'Today' Show Anchor Al Roker Announces New Project

Thanksgiving is only a month away, which makes now the perfect time for Today Show meteorologist Al Roker's new project. The longtime NBC News anchor is set to launch a new podcast, appropriately called Cooking Up a Storm, on Nov. 1. Each episode of the series will feature Roker and celebrity guests sharing their favorite holiday recipes and secrets with listeners.

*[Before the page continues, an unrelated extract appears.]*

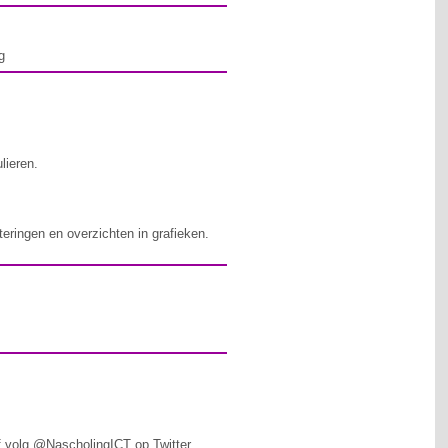
g
lieren.
eringen en overzichten in grafieken.
f volg @NascholingICT op Twitter.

By the end of the series, listeners will know how to prepare the perfect Thanksgiving meal, course-by-course. The recipes included are Parmesan Smashed Potatoes by Ina Garten; Low Country Oyster Cornbread Dressing with Crispy Slab Bacon by Alexander Smalls; Crisp & Juicy Herb Roasted Turkey by Sohla El-Waylly; Caramelized Brussel Sprouts by Marcus Samuelsson; Cranberry Wojape Sauce by Sean Sherman; and Sweet Potato Plantain Pie by Maya-Camille Broussard. This is the latest podcast from NBC News and MSNBC, and all episodes will be available on Apple Podcasts, Spotify, and other major podcast platforms.

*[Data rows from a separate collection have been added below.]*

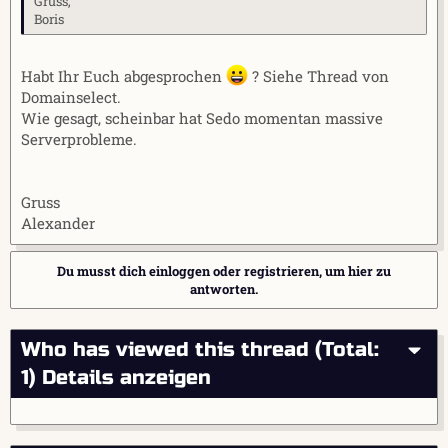
Gruss,
Boris
Habt Ihr Euch abgesprochen
? Siehe Thread von
Domainselect.
Wie gesagt, scheinbar hat Sedo momentan massive
Serverprobleme.
Gruss
Alexander
Du musst dich einloggen oder registrieren, um hier zu
antworten.
Who has viewed this thread (Total:
1)
Details anzeigen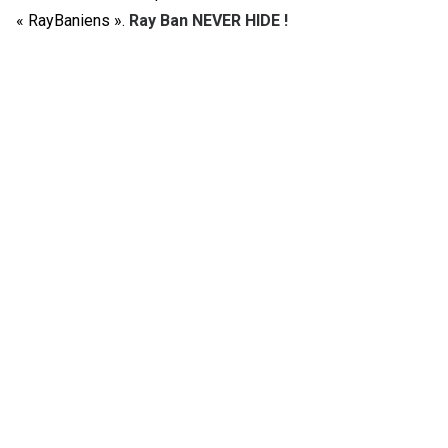
« RayBaniens ».
Ray Ban NEVER HIDE !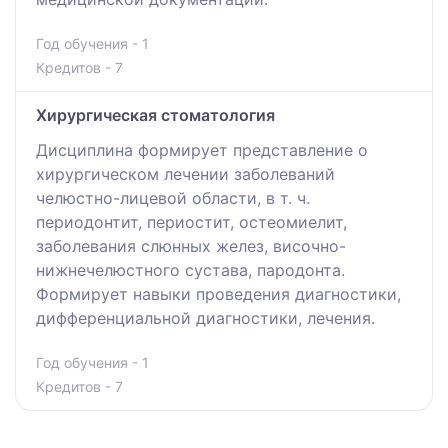
Год обучения - 1
Кредитов - 7
Хирургическая стоматология
Дисциплина формирует представление о
хирургическом лечении заболеваний
челюстно-лицевой области, в т. ч.
периодонтит, периостит, остеомиелит,
заболевания слюнных желез, височно-
нижнечелюстного сустава, пародонта.
Формирует навыки проведения диагностики,
дифференциальной диагностики, лечения.
Год обучения - 1
Кредитов - 7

After Roker shared the news about the podcast on his Instagram page Monday, his fans celebrated the chance to hear Roker's cooking secrets. "Awesome! What we're cooking was one of the best parts of my day when everything was shut down! Can't wait to listen!!!! Next we need a cook book," one fan wrote. "Can't wait to see what you will be cooking up," another chimed in.

Longtime Today viewers know Roker is not shy about sharing his favorite recipes on the show. Earlier this month, he contributed to Today All Day's "Get Cooking With..." series, showing off his recipes for a giant steak and creamy cauliflower mash. "Swapping starchy potatoes for a nice cauliflower mash is the way to go if you're watching carbs... or if you just love this cruciferous veggie," Roker wrote. "Simmering the cauliflower in milk, plus adding lots of butter, creates a rich and creamy side that will be gone in minutes."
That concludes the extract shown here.